**Your objective**
In the lines below, count those containing the word "одной" and give the number alone.

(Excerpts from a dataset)
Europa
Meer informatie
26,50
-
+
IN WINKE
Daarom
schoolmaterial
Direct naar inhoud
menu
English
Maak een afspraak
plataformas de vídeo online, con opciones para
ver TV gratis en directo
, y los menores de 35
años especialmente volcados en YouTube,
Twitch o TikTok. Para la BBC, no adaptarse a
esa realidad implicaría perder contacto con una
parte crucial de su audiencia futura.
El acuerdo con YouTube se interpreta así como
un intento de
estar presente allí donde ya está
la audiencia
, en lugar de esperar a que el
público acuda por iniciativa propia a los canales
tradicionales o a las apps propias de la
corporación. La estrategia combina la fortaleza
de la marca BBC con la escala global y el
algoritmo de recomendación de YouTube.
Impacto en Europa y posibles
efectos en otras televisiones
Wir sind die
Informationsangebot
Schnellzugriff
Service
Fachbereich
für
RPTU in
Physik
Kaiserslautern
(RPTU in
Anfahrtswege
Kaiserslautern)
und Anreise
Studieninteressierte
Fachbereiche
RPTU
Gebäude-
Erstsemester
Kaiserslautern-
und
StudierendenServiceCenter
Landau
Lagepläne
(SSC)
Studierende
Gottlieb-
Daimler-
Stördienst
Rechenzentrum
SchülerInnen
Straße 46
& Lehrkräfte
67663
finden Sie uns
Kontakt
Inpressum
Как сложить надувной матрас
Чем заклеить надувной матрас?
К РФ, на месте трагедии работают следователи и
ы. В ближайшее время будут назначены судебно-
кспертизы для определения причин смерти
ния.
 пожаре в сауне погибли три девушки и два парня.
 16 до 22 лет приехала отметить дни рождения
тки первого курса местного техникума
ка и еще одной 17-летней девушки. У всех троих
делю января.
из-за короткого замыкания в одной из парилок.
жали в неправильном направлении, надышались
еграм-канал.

**Problem solution**
2